# Nitric acid fumes



## enagaland (Jun 10, 2013)

I am new to the art of silver recovery and find this forum a great help,,,,but would like any ideas about how best to vent the fumes from nitric acid when silver scrap is used for small scale production,,,,or best to go outdoors and hope not to kill the next doors cat,,


----------



## squarecoinman (Jun 10, 2013)

enagaland said:


> I am new to the art of silver recovery and find this forum a great help,,,,but would like any ideas about how best to vent the fumes from nitric acid when silver scrap is used for small scale production,,,,or best to go outdoors and hope not to kill the next doors cat,,




Hi Enagaland , welcome to the forum 

It is a good idea to learn how to use the search function 
also it would be a good idea to read all post in the safety section 

here is a sample about Nitric acid , but please do read all.
http://goldrefiningforum.com/~goldrefi/phpBB3/viewtopic.php?f=47&t=15691

please also read Hoke´s book about refining ( it can be downloaded for free a link is in my signature )

Since you ask I assume you do not have safety equipment and hood / scrubber etc etc. Therefore do this outside, Nitric fumes will not only kill the cat it will also kill the neighbor and yourself. 

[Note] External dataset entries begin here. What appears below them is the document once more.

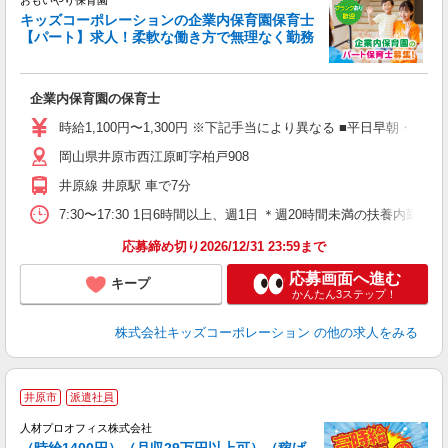
おもいやり保育園
キッズコーポレーションの企業内保育園保育士
【パート】求人！柔軟な働き方で無理なく勤務
規
企業内保育園の保育士
時給1,100円〜1,300円 ※下記手当により異なる ■平日早朝・
岡山県井原市西江原町字柏戸908
井原線 井原駅 車で7分
7:30〜17:30 1日6時間以上、週1日 ＊週20時間未満の扶養内勤務
応募締め切り2026/12/31 23:59まで
応募画面へ進む
キープ
かんたん3ステップ！
株式会社キッズコーポレーション
の他の求人をみる
＜
井原市
派遣社員
人材プロオフィス株式会社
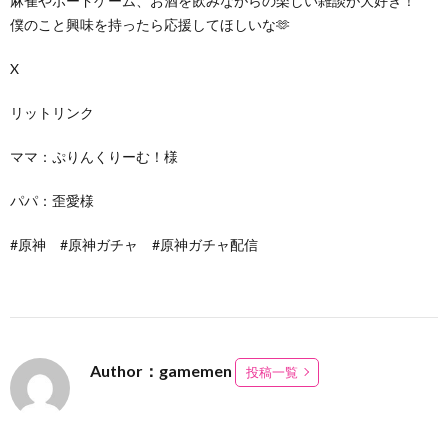
麻雀やボードゲーム、お酒を飲みながらの楽しい雑談が大好き！
僕のこと興味を持ったら応援してほしいな🫶
X
リットリンク
ママ：ぷりんくりーむ！様
パパ：歪愛様
#原神 #原神ガチャ #原神ガチャ配信
Author：gamemen
投稿一覧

Therefore please take safety serious 

scm


----------



## patnor1011 (Jun 10, 2013)

Use watch glass that will contain them a bit and also save you bit of acid.


----------



## jeneje (Jun 10, 2013)

Using HNO3 (nitric) in any process can be dangerous. Under "build your own equipment" there are some post about building and using fume hoods and scrubbers, you might want to check them out. It is always better to be safe then sorry. Butcher has wrote some great post on NO and NO2 you might want to read also. 

Ken


----------